Failed to flush task queue within 120 seconds
Iam training my ML model using Scriptrunconfig method using Azure ML service, after training my model, it is throwing this error Failed to flush task queue within 120 seconds Message: Failed to flush task queue within 120 seconds InnerException None ErrorResponse { "error": { "code": "UserError", "message": "Failed to flush task queue within 120 seconds", "inner_error": { "code": "ResourceExhausted", "inner_error": { "code": "Timeout" } } } }
Looks like you are trying to download large checkpoint files which is resulting in timeout failure while flushing. The default time for flushing the queue is 120 second.

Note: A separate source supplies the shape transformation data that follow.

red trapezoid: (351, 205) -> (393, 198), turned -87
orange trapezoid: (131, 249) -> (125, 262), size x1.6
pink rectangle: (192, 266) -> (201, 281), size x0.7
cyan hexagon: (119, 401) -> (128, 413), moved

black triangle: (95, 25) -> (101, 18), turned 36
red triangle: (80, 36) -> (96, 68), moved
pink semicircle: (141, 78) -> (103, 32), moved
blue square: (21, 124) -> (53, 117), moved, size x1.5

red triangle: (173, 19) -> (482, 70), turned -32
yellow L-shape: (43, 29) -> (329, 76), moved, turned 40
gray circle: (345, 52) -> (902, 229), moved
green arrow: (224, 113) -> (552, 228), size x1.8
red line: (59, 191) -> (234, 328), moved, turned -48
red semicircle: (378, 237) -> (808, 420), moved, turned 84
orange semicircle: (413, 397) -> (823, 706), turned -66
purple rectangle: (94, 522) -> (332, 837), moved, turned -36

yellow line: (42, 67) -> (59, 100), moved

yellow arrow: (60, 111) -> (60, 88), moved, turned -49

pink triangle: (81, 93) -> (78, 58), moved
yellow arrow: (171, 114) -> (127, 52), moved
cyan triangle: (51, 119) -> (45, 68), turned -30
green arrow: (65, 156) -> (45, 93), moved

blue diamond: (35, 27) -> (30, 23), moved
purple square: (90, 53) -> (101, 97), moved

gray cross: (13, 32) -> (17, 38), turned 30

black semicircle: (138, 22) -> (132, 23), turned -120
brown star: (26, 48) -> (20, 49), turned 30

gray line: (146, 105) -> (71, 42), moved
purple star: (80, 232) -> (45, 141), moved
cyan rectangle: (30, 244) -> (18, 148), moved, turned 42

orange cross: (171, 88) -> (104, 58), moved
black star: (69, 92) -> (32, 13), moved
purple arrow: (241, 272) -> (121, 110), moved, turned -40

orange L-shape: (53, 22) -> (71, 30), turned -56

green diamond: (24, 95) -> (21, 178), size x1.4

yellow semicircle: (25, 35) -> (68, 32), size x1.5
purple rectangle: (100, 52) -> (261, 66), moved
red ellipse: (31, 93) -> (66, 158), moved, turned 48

But as a workaround, could you try using run.download_file instead of run.download_files and that should allow downloading large checkpoint files.
Sample is available here: https://docs.microsoft.com/python/api/azureml-core/azureml.core.run.run?view=azure-ml-py#azureml-core-run-run-download-files
I have this same issue now as well. It only started occurring in a recent pipeline rebuild that was not having this problem before. Is there a way to extend the timeout.
Some forest models are multiple (10s of) GBs in size, so it seems like if there are bottlenecks in the upload then this timeout doesn't allow enough time for the model upload.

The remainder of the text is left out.